[WORK TASK] Return the full listing unchanged, excluding any images it contains.

[EXERCISE DATA]

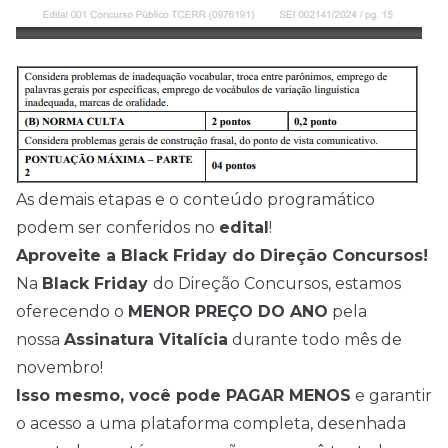
As demais etapas e o conteúdo programático
podem ser conferidos no
edital
!
Aproveite a Black Friday do Direção Concursos!
Na
Black Friday
do Direção Concursos, estamos
oferecendo o
MENOR PREÇO DO ANO
pela
nossa
Assinatura Vitalícia
durante todo mês de
novembro!
Isso mesmo, você pode PAGAR MENOS
e garantir
o acesso a uma plataforma completa, desenhada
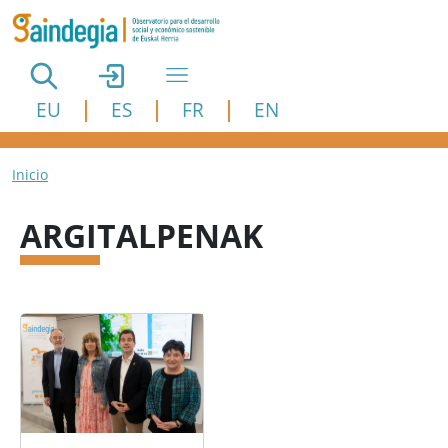
Pasar al contenido principal
EU
ES
FR
EN
Ruta de navegación
Inicio
ARGITALPENAK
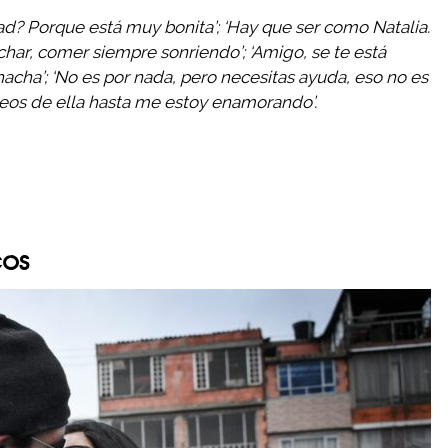
dad? Porque está muy bonita’; ‘Hay que ser como Natalia.
uchar, comer siempre sonriendo’; ‘Amigo, se te está
acha’; ‘No es por nada, pero necesitas ayuda, eso no es
ideos de ella hasta me estoy enamorando’.
cos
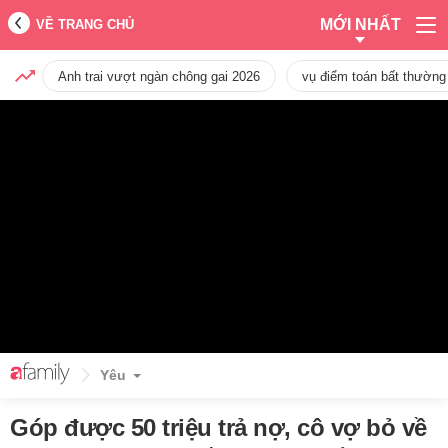
MỚI NHẤT
VỀ TRANG CHỦ
Anh trai vượt ngàn chông gai 2026
vụ điểm toán bất thường
Yêu
Góp được 50 triệu trả nợ, cô vợ bỏ về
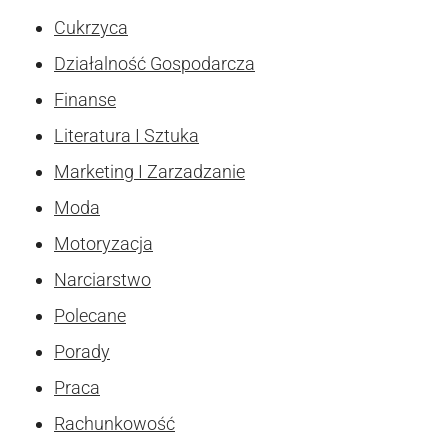
Cukrzyca
Działalność Gospodarcza
Finanse
Literatura I Sztuka
Marketing I Zarzadzanie
Moda
Motoryzacja
Narciarstwo
Polecane
Porady
Praca
Rachunkowość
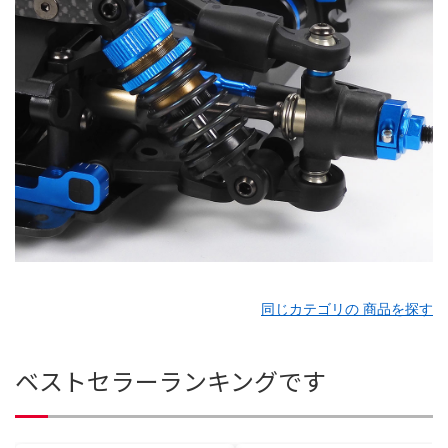
同じカテゴリの 商品を探す
ベストセラーランキングです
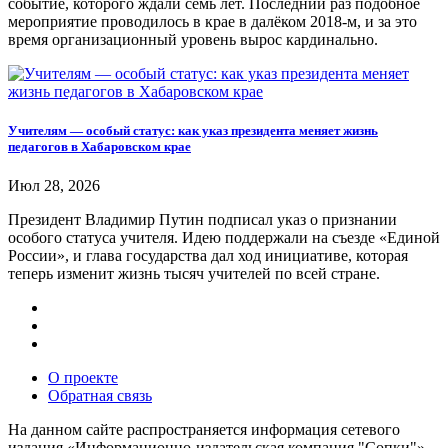
событие, которого ждали семь лет. Последний раз подобное
мероприятие проводилось в крае в далёком 2018-м, и за это
время организационный уровень вырос кардинально.
Учителям — особый статус: как указ президента меняет жизнь
педагогов в Хабаровском крае
Июл 28, 2026
Президент Владимир Путин подписал указ о признании
особого статуса учителя. Идею поддержали на съезде «Единой
России», и глава государства дал ход инициативе, которая
теперь изменит жизнь тысяч учителей по всей стране.
О проекте
Обратная связь
На данном сайте распространяется информация сетевого
издания «Информационно-издательская компания "Сопки"» -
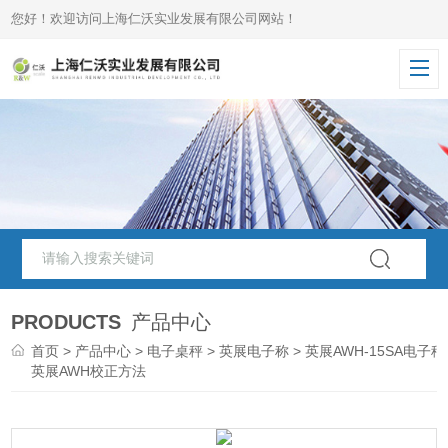
您好！欢迎访问上海仁沃实业发展有限公司网站！
PRODUCTS
产品中心
首页
>
产品中心
>
电子桌秤
>
英展电子称
> 英展AWH-15SA电子秤
英展AWH校正方法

[RESULT]
As demais etapas e o conteúdo programático
podem ser conferidos no
edital
!
Aproveite a Black Friday do Direção Concursos!
Na
Black Friday
do Direção Concursos, estamos
oferecendo o
MENOR PREÇO DO ANO
pela
nossa
Assinatura Vitalícia
durante todo mês de
novembro!
Isso mesmo, você pode PAGAR MENOS
e garantir
o acesso a uma plataforma completa, desenhada
Pasar al contenido principal
EU
ES
FR
EN
Ruta de navegación
Inicio
ARGITALPENAK
dad? Porque está muy bonita’; ‘Hay que ser como Natalia.
uchar, comer siempre sonriendo’; ‘Amigo, se te está
acha’; ‘No es por nada, pero necesitas ayuda, eso no es
ideos de ella hasta me estoy enamorando’.
cos
MỚI NHẤT
VỀ TRANG CHỦ
Anh trai vượt ngàn chông gai 2026
vụ điểm toán bất thường
Yêu
Góp được 50 triệu trả nợ, cô vợ bỏ về
Cukrzyca
Działalność Gospodarcza
Finanse
Literatura I Sztuka
Marketing I Zarzadzanie
Moda
Motoryzacja
Narciarstwo
Polecane
Porady
Praca
Rachunkowość
同じカテゴリの 商品を探す
ベストセラーランキングです
событие, которого ждали семь лет. Последний раз подобное
мероприятие проводилось в крае в далёком 2018-м, и за это
время организационный уровень вырос кардинально.
Учителям — особый статус: как указ президента меняет жизнь
педагогов в Хабаровском крае
Июл 28, 2026
Президент Владимир Путин подписал указ о признании
особого статуса учителя. Идею поддержали на съезде «Единой
России», и глава государства дал ход инициативе, которая
теперь изменит жизнь тысяч учителей по всей стране.
О проекте
Обратная связь
На данном сайте распространяется информация сетевого
издания «Информационно-издательская компания "Сопки"» -
您好！欢迎访问上海仁沃实业发展有限公司网站！
PRODUCTS
产品中心
首页
>
产品中心
>
电子桌秤
>
英展电子称
> 英展AWH-15SA电子秤
英展AWH校正方法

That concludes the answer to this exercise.